Il percorso porterà alla scelta di venti aziende apistiche, chiamate a rappresentare le diverse realtà produttive del Paese. Possono candidarsi le imprese iscritte alla 46esima edizione del concorso Tre Gocce d’Oro – Grandi Mieli d’Italia, rassegna che dal 1981 valuta e premia le produzioni nazionali.

La selezione delle aziende

La procedura si articolerà in due fasi. Una prima preselezione terrà conto dei riconoscimenti ottenuti al concorso e della distribuzione geografica delle candidature. Le aziende individuate saranno quindi invitate a presentare una breve descrizione della propria storia, dell’attività svolta, del rapporto con il territorio e degli elementi distintivi della loro esperienza.

La scelta finale spetterà a una giuria di esperti, che valuterà la capacità dei candidati di sviluppare un racconto giornalistico, di rappresentare i valori dell’apicoltura italiana e di distinguersi per originalità.
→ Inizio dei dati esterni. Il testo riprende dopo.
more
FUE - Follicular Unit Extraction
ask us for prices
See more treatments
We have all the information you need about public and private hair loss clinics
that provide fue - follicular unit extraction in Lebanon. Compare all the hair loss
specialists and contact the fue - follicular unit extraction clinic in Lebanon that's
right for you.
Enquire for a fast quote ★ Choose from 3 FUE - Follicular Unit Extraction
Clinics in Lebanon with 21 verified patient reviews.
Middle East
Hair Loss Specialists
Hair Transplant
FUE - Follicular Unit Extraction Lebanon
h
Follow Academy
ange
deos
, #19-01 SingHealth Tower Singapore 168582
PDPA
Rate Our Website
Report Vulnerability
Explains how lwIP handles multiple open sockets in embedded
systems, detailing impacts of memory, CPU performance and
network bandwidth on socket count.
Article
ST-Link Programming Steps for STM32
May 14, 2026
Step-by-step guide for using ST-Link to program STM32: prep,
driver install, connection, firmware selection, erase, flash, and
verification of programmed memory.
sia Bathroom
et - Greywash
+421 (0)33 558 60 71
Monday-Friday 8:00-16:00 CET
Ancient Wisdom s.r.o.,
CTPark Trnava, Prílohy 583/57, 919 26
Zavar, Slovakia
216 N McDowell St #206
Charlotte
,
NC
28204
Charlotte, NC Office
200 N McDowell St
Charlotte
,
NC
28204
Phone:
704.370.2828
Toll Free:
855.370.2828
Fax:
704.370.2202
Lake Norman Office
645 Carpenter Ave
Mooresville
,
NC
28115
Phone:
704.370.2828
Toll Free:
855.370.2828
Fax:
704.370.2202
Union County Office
L’Osservatorio metterà a disposizione il proprio patrimonio tecnico-scientifico e i dati relativi agli oltre 1.700 mieli inviati da più di 500 apicoltori.

I risultati delle aziende astigiane

Il territorio astigiano parte da una posizione significativa grazie ai risultati ottenuti nell’ultima edizione conclusa, la 45esima del 2025. Nella guida ufficiale dei premiati sono entrate nove aziende della provincia, con un totale di 24 riconoscimenti. Due mieli hanno ricevuto le Tre Gocce d’Oro, massimo riconoscimento assegnato soltanto a 23 produzioni in tutta Italia.
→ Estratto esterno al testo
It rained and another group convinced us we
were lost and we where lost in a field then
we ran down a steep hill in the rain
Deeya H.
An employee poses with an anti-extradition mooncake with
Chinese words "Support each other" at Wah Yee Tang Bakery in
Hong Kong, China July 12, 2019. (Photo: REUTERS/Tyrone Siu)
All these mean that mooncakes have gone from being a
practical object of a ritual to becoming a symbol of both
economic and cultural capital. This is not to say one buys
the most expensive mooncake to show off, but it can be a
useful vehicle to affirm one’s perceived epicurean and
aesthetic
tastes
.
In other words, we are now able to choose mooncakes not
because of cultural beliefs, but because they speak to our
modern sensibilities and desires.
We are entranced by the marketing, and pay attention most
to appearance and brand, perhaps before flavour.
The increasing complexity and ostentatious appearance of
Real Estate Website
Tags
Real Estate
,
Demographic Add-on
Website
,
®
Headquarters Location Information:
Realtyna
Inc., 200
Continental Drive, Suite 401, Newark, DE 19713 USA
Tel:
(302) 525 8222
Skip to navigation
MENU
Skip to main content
Il primo premio è andato al miele di acacia dell’azienda agricola BeeLovers di Daniela Fracchia, prodotto a Viarigi, e al miele di rododendro dell’azienda agricola Polyagrinova di Paulin Takumbo Takam, con sede a Camerano Casasco e postazioni in alta quota nel comune di Groscavallo. Polyagrinova ha ottenuto anche tre Due Gocce d’Oro per acacia, castagno e millefiori di alta montagna delle Alpi.

Tra le altre realtà astigiane premiate figurano Marco Chiri di Villanova d’Asti, La Collina del Miele di Amedeo Galleano, a Villafranca d’Asti, Il Miele di Laura G. di Laura Gavello, a Portacomaro, Aperibelle di Christian Bucci, a Rocca d’Arazzo, Beebzzz Apicoltura Nomade di Stillavato, a Montiglio Monferrato, l’apicoltura Danilov Toshe di Calosso e Alessandro Berruti di Calliano. In precedenti edizioni era stata premiata anche l’azienda agricola Emanuele Giardino di Cisterna d’Asti.
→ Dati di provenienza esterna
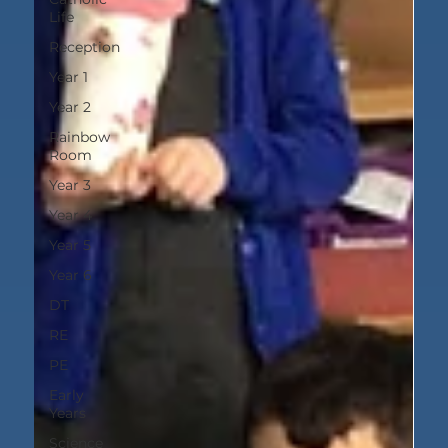
Life
Reception
Year 1
Year 2
Rainbow
Room
Year 3
Year 4
Year 5
Year 6
DT
RE
PE
Early
Years
Science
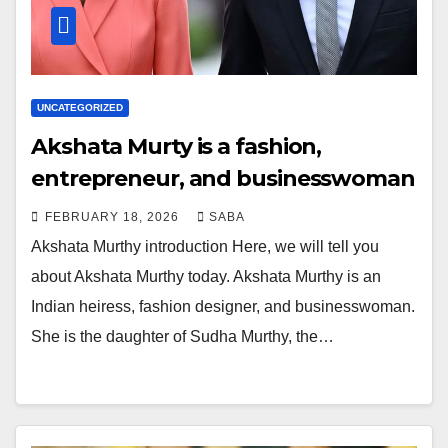
UNCATEGORIZED
Akshata Murty is a fashion,
entrepreneur, and businesswoman
FEBRUARY 18, 2026
SABA
Akshata Murthy introduction Here, we will tell you
about Akshata Murthy today. Akshata Murthy is an
Indian heiress, fashion designer, and businesswoman.
She is the daughter of Sudha Murthy, the…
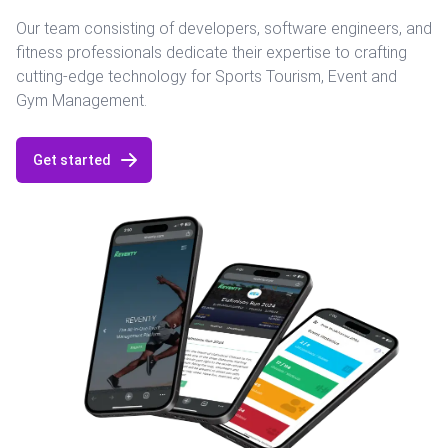
Our team consisting of developers, software engineers, and
fitness professionals dedicate their expertise to crafting
cutting-edge technology for Sports Tourism, Event and
Gym Management.
Get started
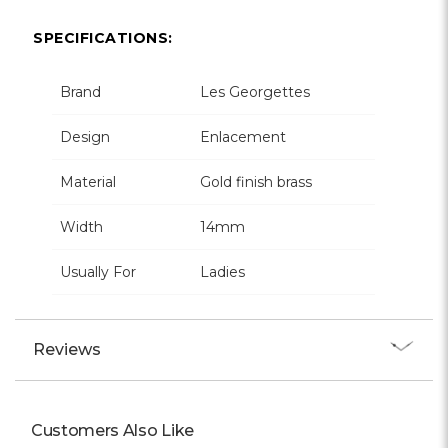
SPECIFICATIONS:
Brand
Les Georgettes
Design
Enlacement
Material
Gold finish brass
Width
14mm
Usually For
Ladies
Reviews
Customers Also Like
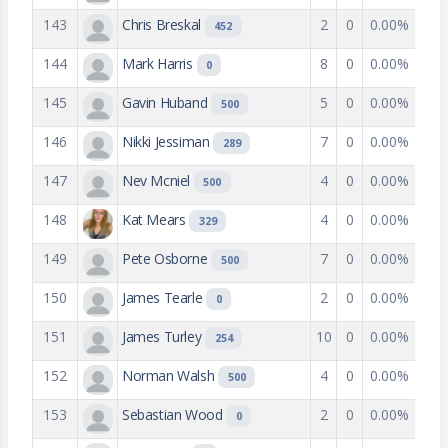
143
Chris Breskal
2
0
0.00%
452
144
Mark Harris
8
0
0.00%
0
145
Gavin Huband
5
0
0.00%
500
146
Nikki Jessiman
7
0
0.00%
289
147
Nev Mcniel
4
0
0.00%
500
148
Kat Mears
4
0
0.00%
329
149
Pete Osborne
7
0
0.00%
500
150
James Tearle
2
0
0.00%
0
151
James Turley
10
0
0.00%
254
152
Norman Walsh
4
0
0.00%
500
153
Sebastian Wood
2
0
0.00%
0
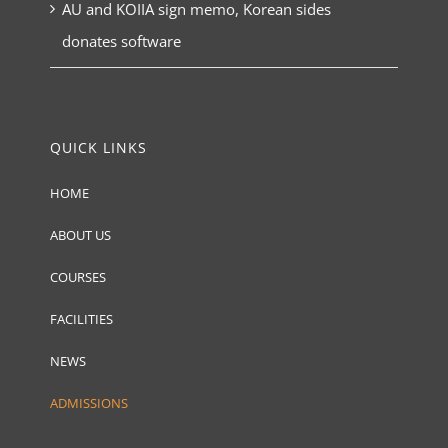
AU and KOIIA sign memo, Korean sides
donates software
QUICK LINKS
HOME
ABOUT US
COURSES
FACILITIES
NEWS
ADMISSIONS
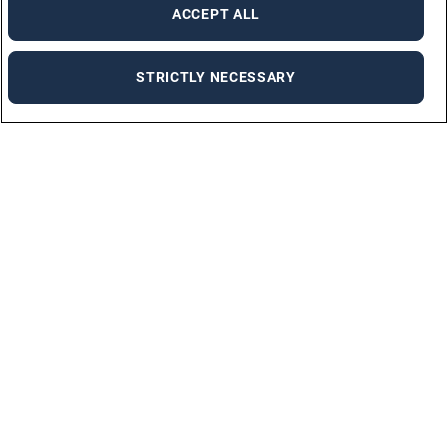
ACCEPT ALL
STRICTLY NECESSARY
ABOUT US
WHO WE ARE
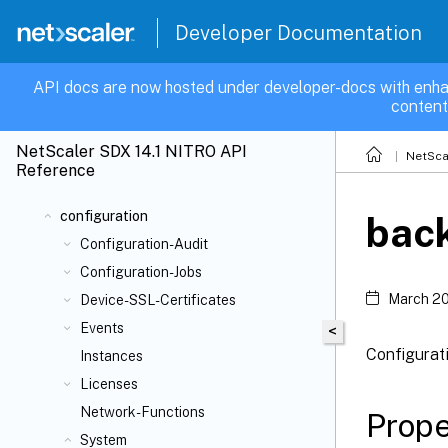
Developer Documentation
API docs are now hosted under developer-docs with enha
content
NetScaler SDX 14.1 NITRO API
NetSca
Reference
configuration
back
Configuration-Audit
Configuration-Jobs
March 20
Device-SSL-Certificates
Events
<
Configurati
Instances
Licenses
Network-Functions
Prope
System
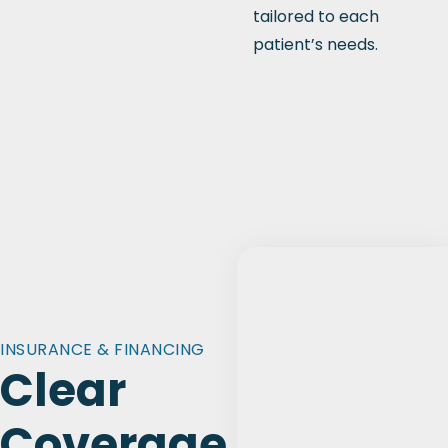
tailored to each
patient’s needs.
INSURANCE & FINANCING
Clear
Coverage.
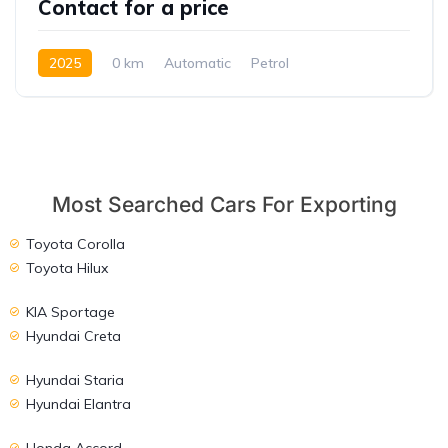
Contact for a price
2025
0 km
Automatic
Petrol
Front Wheel Drive
Most Searched Cars For Exporting
Toyota Corolla
Toyota Hilux
KIA Sportage
Hyundai Creta
Hyundai Staria
Hyundai Elantra
Honda Accord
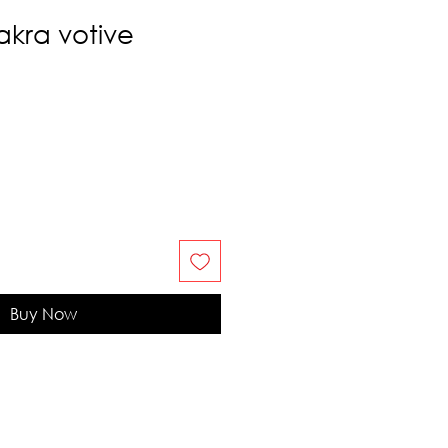
kra votive
Buy Now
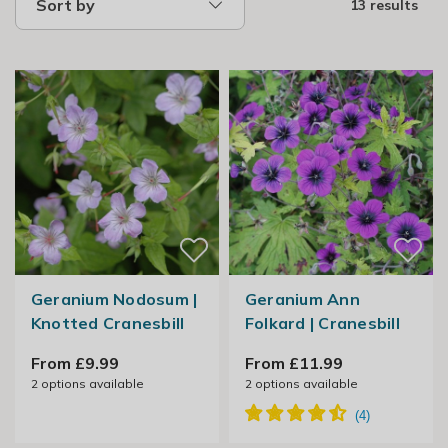
Sort by
13 results
Geranium Nodosum |
Geranium Ann
Knotted Cranesbill
Folkard | Cranesbill
From £9.99
From £11.99
2
options available
2
options available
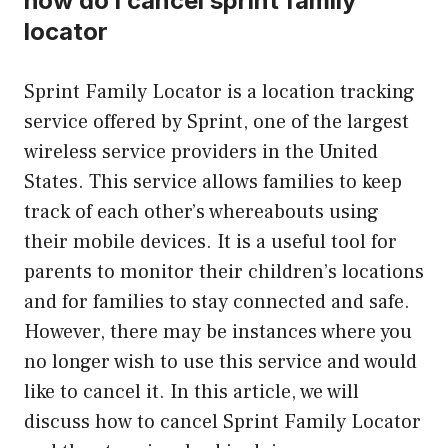
how do i cancel sprint family
locator
Sprint Family Locator is a location tracking
service offered by Sprint, one of the largest
wireless service providers in the United
States. This service allows families to keep
track of each other’s whereabouts using
their mobile devices. It is a useful tool for
parents to monitor their children’s locations
and for families to stay connected and safe.
However, there may be instances where you
no longer wish to use this service and would
like to cancel it. In this article, we will
discuss how to cancel Sprint Family Locator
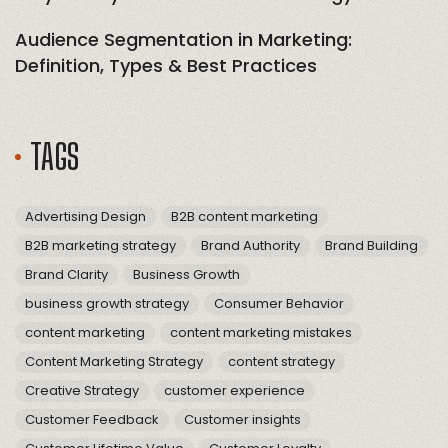
Audience Segmentation in Marketing:
Definition, Types & Best Practices
TAGS
Advertising Design
B2B content marketing
B2B marketing strategy
Brand Authority
Brand Building
Brand Clarity
Business Growth
business growth strategy
Consumer Behavior
content marketing
content marketing mistakes
Content Marketing Strategy
content strategy
Creative Strategy
customer experience
Customer Feedback
Customer insights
La 46esima edizione del concorso si concluderà domenica 20 settembre a Castel San Pietro Terme, nel Bolognese, con la proclamazione e la consegna dei riconoscimenti. Nella stessa occasione sarà presentato ufficialmente il progetto. La raccolta e la divulgazione delle storie dei venti selezionati proseguiranno fino a un evento celebrativo previsto a maggio 2027. Tra i sostenitori e partner figurano Coldiretti Api, Coldiretti Treviso, Apat – Apicoltori in Veneto, Globe Italia e Banca della Marca.